Con el poder que otorgan las encuestas la gente de Podemos está en condiciones de plantear una fusión por absorción, pura y dura, sobre Izquierda Unida, que tiene pocas opciones alternativas que no sean convertirse en coalición inestable y residual. Si el PSOE ocupó todo el espacio del Partido Comunista a principios de los ochenta forzando al viejo partido de Carrillo a un renacimiento como Izquierda Unida, con tinte ecologistas y radical, Podemos aspira a una fusión por absorción, pura y dura, o al desbordamiento de IU que puede quedar reducida a algo residual y en quiebra. Una fusión demandada por las nuevas generaciones de IU que ven poco futuro a las siglas que no pase por la nueva fórmula de Podemos.

Y al fondo queda la vieja idea del “sorpaso”, el adelantamiento al PSOE y la hegemonía de una izquierda muy amplia, desde las facciones comunistas más clásicas (y las más modernas y reivindicativas en la calle) al espacio desengañado de la socialdemocracia que considera que los suyos merecen un escarmiento.

Pedro Sánchez percibe el peligro y despliega una estrategia de despegue de socialismo del Zapatero renacido a la ortodoxia en mayo del 2010. Sánchez busca el perdón de los pecados del ajuste del 2010, por eso no votó a favor de Juncker en el Parlamento Europeo y por eso propone una rectificación del nuevo artículo 135 de la Constitución, el que establece que las deudas se pagan y que el déficit no puede ser crónico. Zapatero no fue capaz de explicar estas decisiones, que asumió, incluso con anticipación, para evitar males mayores, pero que han pasado factura electoral a su partido, sobre todo por su incapacidad para explicar y convencer.

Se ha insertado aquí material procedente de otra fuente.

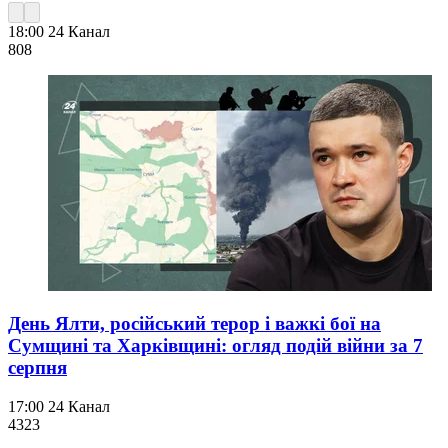
18:00
24 Канал
808
День Ялти, російський терор і важкі бої на
Сумщині та Харківщині: огляд подій війни за 7
серпня
17:00
24 Канал
432
3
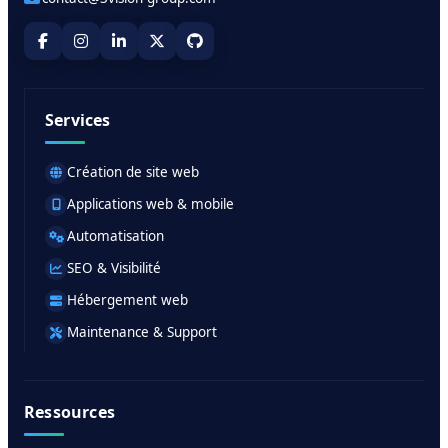
Services
Création de site web
Applications web & mobile
Automatisation
SEO & Visibilité
Hébergement web
Maintenance & Support
Ressources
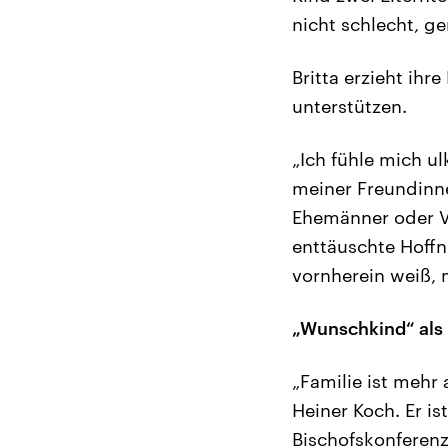
nicht schlecht, ge
Britta erzieht ihre
unterstützen.
„Ich fühle mich ul
meiner Freundinnen
Ehemänner oder Vä
enttäuschte Hoffn
vornherein weiß, ma
„Wunschkind“ als 
„Familie ist mehr
Heiner Koch. Er i
Bischofskonferenz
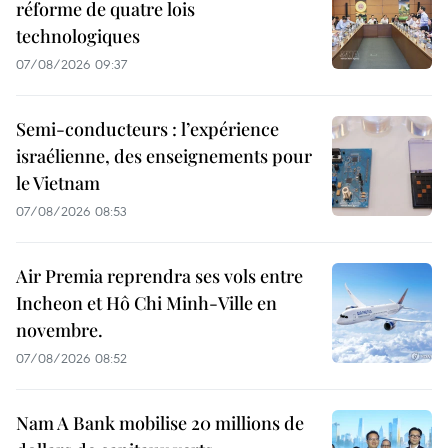
réforme de quatre lois
technologiques
07/08/2026 09:37
Semi-conducteurs : l’expérience
israélienne, des enseignements pour
le Vietnam
07/08/2026 08:53
Air Premia reprendra ses vols entre
Incheon et Hô Chi Minh-Ville en
novembre.
07/08/2026 08:52
Nam A Bank mobilise 20 millions de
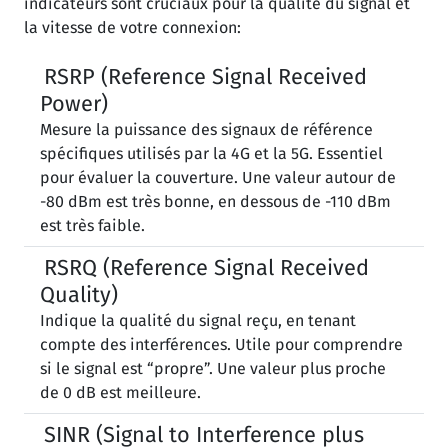
indicateurs sont cruciaux pour la qualité du signal et
la vitesse de votre connexion:
RSRP (Reference Signal Received
Power)
Mesure la puissance des signaux de référence
spécifiques utilisés par la 4G et la 5G. Essentiel
pour évaluer la couverture. Une valeur autour de
-80 dBm est très bonne, en dessous de -110 dBm
est très faible.
RSRQ (Reference Signal Received
Quality)
Indique la qualité du signal reçu, en tenant
compte des interférences. Utile pour comprendre
si le signal est “propre”. Une valeur plus proche
de 0 dB est meilleure.
SINR (Signal to Interference plus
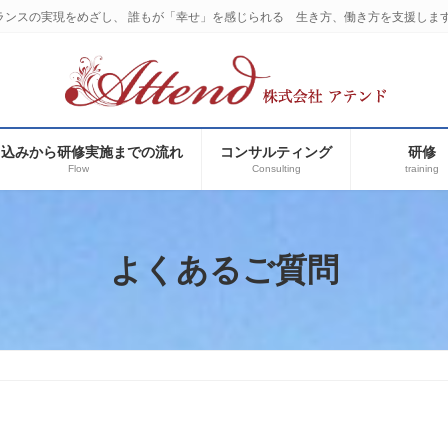
ランスの実現をめざし、 誰もが「幸せ」を感じられる 生き方、働き方を支援しま
申込みから研修実施までの流れ
コンサルティング
研修
Flow
Consulting
training
よくあるご質問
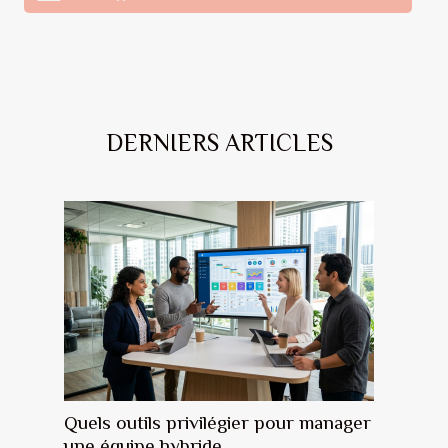
DERNIERS ARTICLES
Quels outils privilégier pour manager
une équipe hybride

Sánchez busca recuperar voto por la izquierda, el que le disputa Podemos, recuperar desencantados; y también confía en que el PP y Rajoy, con sus pertinaces errores, le ayuden a captar el voto del centro, el de gobernar sin demasiadas emociones y sobresaltos.

Algunos pretenden que el debate es entre la vieja y la nueva política, una referencia muy orteguiana que, probablemente, no se corresponde con la realidad, todas las políticas tiene en común la conquista del poder, del cielo, aunque no coincidan las intenciones, ni los objetivos.

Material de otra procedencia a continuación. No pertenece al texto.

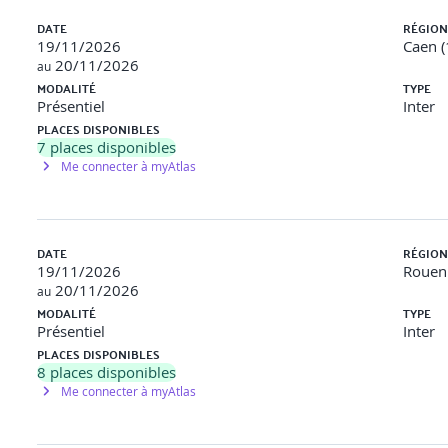
DATE
RÉGION
19/11/2026
Caen (
20/11/2026
au
MODALITÉ
TYPE
Présentiel
Inter
PLACES DISPONIBLES
7
places disponibles
Me connecter à myAtlas
DATE
RÉGION
19/11/2026
Rouen 
20/11/2026
au
MODALITÉ
TYPE
Présentiel
Inter
PLACES DISPONIBLES
8
places disponibles
Me connecter à myAtlas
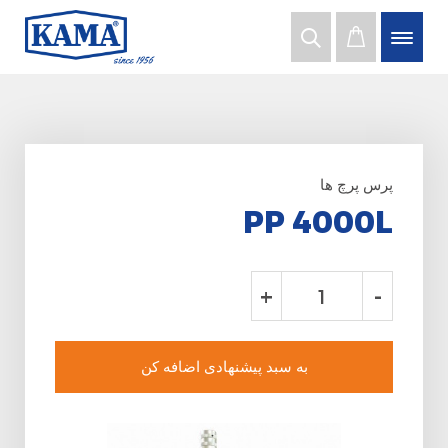
پرس پرچ ها
PP 4000L
+
-
به سبد پیشنهادی اضافه کن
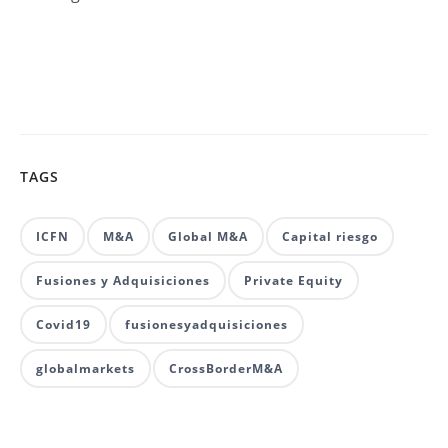
TAGS
ICFN
M&A
Global M&A
Capital riesgo
Fusiones y Adquisiciones
Private Equity
Covid19
fusionesyadquisiciones
globalmarkets
CrossBorderM&A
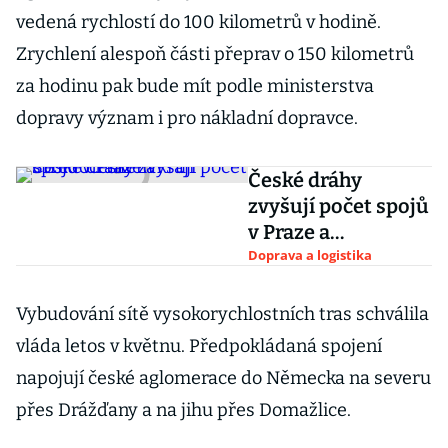
vedená rychlostí do 100 kilometrů v hodině.
Zrychlení alespoň části přeprav o 150 kilometrů
za hodinu pak bude mít podle ministerstva
dopravy význam i pro nákladní dopravce.
České dráhy
zvyšují počet spojů
v Praze a
Středočeském kraji
Doprava a logistika
Vybudování sítě vysokorychlostních tras schválila
vláda letos v květnu. Předpokládaná spojení
napojují české aglomerace do Německa na severu
přes Drážďany a na jihu přes Domažlice.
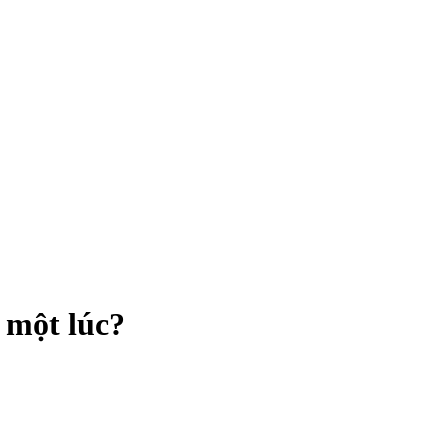
g một lúc?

IU ya está trufada de nuevas gentes que emiten en la onda de Podemos, para desesperación de los clásicos que perciben, una vez más que cuando la coyuntura podía favorecerles hay alguien que se interpone en el camino al poder. Los de Podemos estaban en IU o podían haber intentado aterrizar en esa coalición, pero han tenido una visión más clara construyendo su propia plataforma, ligera de costes, cargas y compromisos y solo si, se tercia, materializar una fusión por absorción sin pagar otro precio que dejar espacio en las listas a cuantos sean capaces de merecerlo.

Todas las fusiones, salgan bien o mal, triunfen o fracasen, encierran lecciones y merecen estudio. La de Podemos empieza a dibujarse; la aparentemente paritaria que pretendieron UPyD y Ciudadanos tenía poca viabilidad, lo paritario no funciona, en las fusiones tiene que quedar muy claro, desde primera hora, quien manda. Otra cuestión es que los nuevos desborden al PSOE y se conviertan en la fuerza dominante de la izquierda en España. Todo es tan interesante como incierto e inquietante.